Google Chrome < 10.0.648.127 Multiple Vulnerabilities
Medium Nessus Plugin ID 52589
SynopsisThe remote host contains a web browser that is affected by multiple vulnerabilities.
DescriptionThe version of Google Chrome installed on the remote host is earlier than 10.0.648.127. Such versions are reportedly affected by multiple vulnerabilities :
- It may be possible to navigate or close the top location in a sandboxed frame. (Issue #42574, #42765)
- A cross-origin error message leak exists. (Issue #69187)
- A memory corruption issue exists with counter nodes.
- An unspecified issue exists with stale nodes in box layout. (Issue #70027)
- A cross-origin error message leak exists with workers.
- A use-after-free error exists with DOM URL handling.
- A same origin policy bypass exists in v8. (Issue #70877)
- It may be possible to bypass the pop-up blocker.
(Issue #70885, #71167)
- A use-after-free error exists in document script lifetime handling. (Issue #71763)

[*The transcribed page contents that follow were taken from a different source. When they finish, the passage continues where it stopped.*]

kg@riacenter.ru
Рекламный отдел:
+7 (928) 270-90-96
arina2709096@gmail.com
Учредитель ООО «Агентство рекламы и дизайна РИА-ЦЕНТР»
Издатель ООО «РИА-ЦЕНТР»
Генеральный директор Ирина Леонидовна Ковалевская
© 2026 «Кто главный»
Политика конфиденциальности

- An out-of-bounds write issue exists in the OGG container. (Issue #71788)
- A stale pointer exists in table painting. (Issue #72028)

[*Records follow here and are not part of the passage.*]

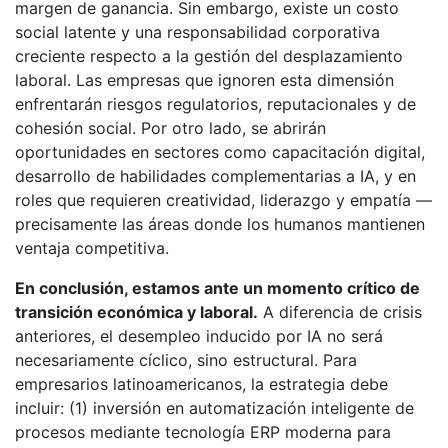
margen de ganancia. Sin embargo, existe un costo
social latente y una responsabilidad corporativa
creciente respecto a la gestión del desplazamiento
laboral. Las empresas que ignoren esta dimensión
enfrentarán riesgos regulatorios, reputacionales y de
cohesión social. Por otro lado, se abrirán
oportunidades en sectores como capacitación digital,
desarrollo de habilidades complementarias a IA, y en
roles que requieren creatividad, liderazgo y empatía —
precisamente las áreas donde los humanos mantienen
ventaja competitiva.
En conclusión, estamos ante un momento crítico de
transición económica y laboral.
A diferencia de crisis
anteriores, el desempleo inducido por IA no será
necesariamente cíclico, sino estructural. Para
empresarios latinoamericanos, la estrategia debe
incluir: (1) inversión en automatización inteligente de
procesos mediante tecnología ERP moderna para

- A corrupt out-of-bounds structure may be used in video code. (Issue #73026)
- It may be possible to crash the application with the DataView object. (Issue #73066)
- A bad cast exists in text rendering. (Issue #73134)

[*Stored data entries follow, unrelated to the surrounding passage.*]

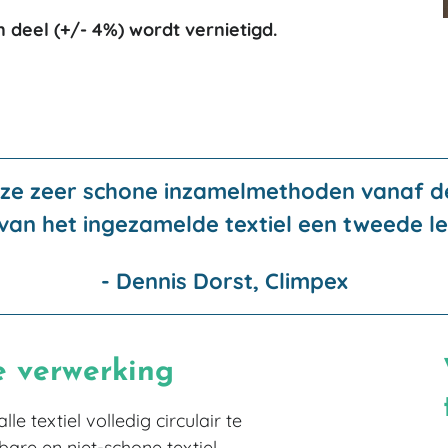
 deel (+/- 4%) wordt vernietigd.
nze zeer schone inzamelmethoden vanaf de
van het ingezamelde textiel een tweede le
- Dennis Dorst, Climpex
e verwerking
e textiel volledig circulair te
bare en niet-schone textiel.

- A stale pointer exists in the WebKit context code.
- It may be possible for heap addresses to leak in XSLT.
- A stale pointer exists with SVG cursors. (Issue #73746)
- It is possible for the DOM tree to be corrupted with attribute handling. (Issue #74030)
- An unspecified corruption exists via re-entrancy of RegExp code. (Issue #74662)
- An invalid memory access exists in v8. (Issue #74675)
SolutionUpgrade to Google Chrome 10.0.648.127 or later.